I am a Boston based illustrator that creates multimedia 2D
paintings and drawings. I use used dried teabags and hand stitch each individually together to create paper. I then monoprint a drawing on the surface and paint into the image with gouche.
I enjoy the idea of creating something out of nothing. I believe that defines my work. I get satisfaction out of knowing that one can build beautiful things out of such a simple material.
What is your message?
I explore the boundaries of what is considered beautiful and valuable and stretch those as far as I can. I love creating a dialogue between the artwork and viewer. I also like to smudge the lines between fine art and illustration.
Do you upload your work to the web? If so, where could we see it?
What role does technology play in your creative process?
Technology related to my work goes only as far as digital photo references and scanning. I prefer the traditional hand made art of painters, etc. over digitally created artwork.
What is art?
Art is everything.
When do you get your best ideas?
Walking down the street daydreaming, while watching t.v., during a conversation with a friend. In other words I get ideas for my work whenever they come to me. It's a pretty free form process.
How do you evaluate whether an idea is good or not?
I don't really try to evaluate whether or not an idea is good or bad. Sometimes you just know if something doesn't work. I just try to make it as aesthetically pleasing as possible. Of course subject matter is important but you can't really go wrong with the female form.
When and how did you begin to see yourself as an artist?
I began to see myself as an artist at a very young age. Everything art related always came so naturally to me and I enjoyed the reaction I would get from others as I was creating or after I had created a piece of artwork.
I began to realize that I made a special talent and a unique way of seeing things.
How should a work of art be evaluated?
A work of art should be evaluated based on the personal reaction to it. If the work is painstakingly tiresome to create yet doesn't evoke any emotional reaction from you, then there's your evaluation. And on the other hand, a work could be created in a few simple strokes in a matter of minutes and still speak volumes to the viewer.
Must an artist reinvent him/herself everyday?
No, I don't believe so. Saying this is definitely true sounds like a cop out to me. If you have an idea for a body of work that would take a good amount of time to complete, that is an accomplishment in itself. You can be in the same frame of mind while creating this cohesive statement and not have to worry about having a different vision everyday.
Which artists do you admire and how do they influence your work?
I admire the mixed media images of Dave McKean,
the paintings of Joe Sorren, Egon Schiele, and Ralph Steadman.
What do you think about public funding for the arts?
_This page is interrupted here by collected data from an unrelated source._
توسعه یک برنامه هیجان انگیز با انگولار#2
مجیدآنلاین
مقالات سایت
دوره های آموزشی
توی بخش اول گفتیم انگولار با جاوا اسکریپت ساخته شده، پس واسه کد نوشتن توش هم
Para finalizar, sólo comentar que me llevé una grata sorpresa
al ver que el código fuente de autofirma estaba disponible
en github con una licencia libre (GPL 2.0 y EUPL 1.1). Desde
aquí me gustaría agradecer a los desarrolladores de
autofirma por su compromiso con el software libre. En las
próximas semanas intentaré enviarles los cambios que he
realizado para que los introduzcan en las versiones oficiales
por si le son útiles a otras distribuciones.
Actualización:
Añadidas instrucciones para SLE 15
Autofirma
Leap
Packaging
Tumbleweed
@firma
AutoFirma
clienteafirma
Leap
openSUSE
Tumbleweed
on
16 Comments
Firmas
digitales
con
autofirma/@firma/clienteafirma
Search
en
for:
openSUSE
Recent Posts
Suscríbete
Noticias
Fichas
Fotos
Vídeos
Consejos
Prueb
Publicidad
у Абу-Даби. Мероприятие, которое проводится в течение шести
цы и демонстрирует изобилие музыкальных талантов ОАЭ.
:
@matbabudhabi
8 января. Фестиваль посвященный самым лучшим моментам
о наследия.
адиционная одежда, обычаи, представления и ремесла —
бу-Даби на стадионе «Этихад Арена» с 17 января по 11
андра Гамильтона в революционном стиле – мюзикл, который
I think it is a great show of appreciation. Without artists our communities would not be as visually appealing and diverse.
Is art necessary?
Of course art is necessary! Art is everywhere, in everything. Art is in landscaping, architecture, advertising, inside our very homes in the form of packaging and furniture. The world would be a very dull place without even half of the artwork we see around us everyday.
In art, there is no guide. How do you know what the next step is?
There are many steps, it is up to the artist to decide what to do next. There usually isn't a right or wrong order.
Do you personally collect any items?
I collect teabags and thread to create my art. I am also a bit of a fashion nut and shopping is definitely one of my weaknesses. Thank you fashion designers!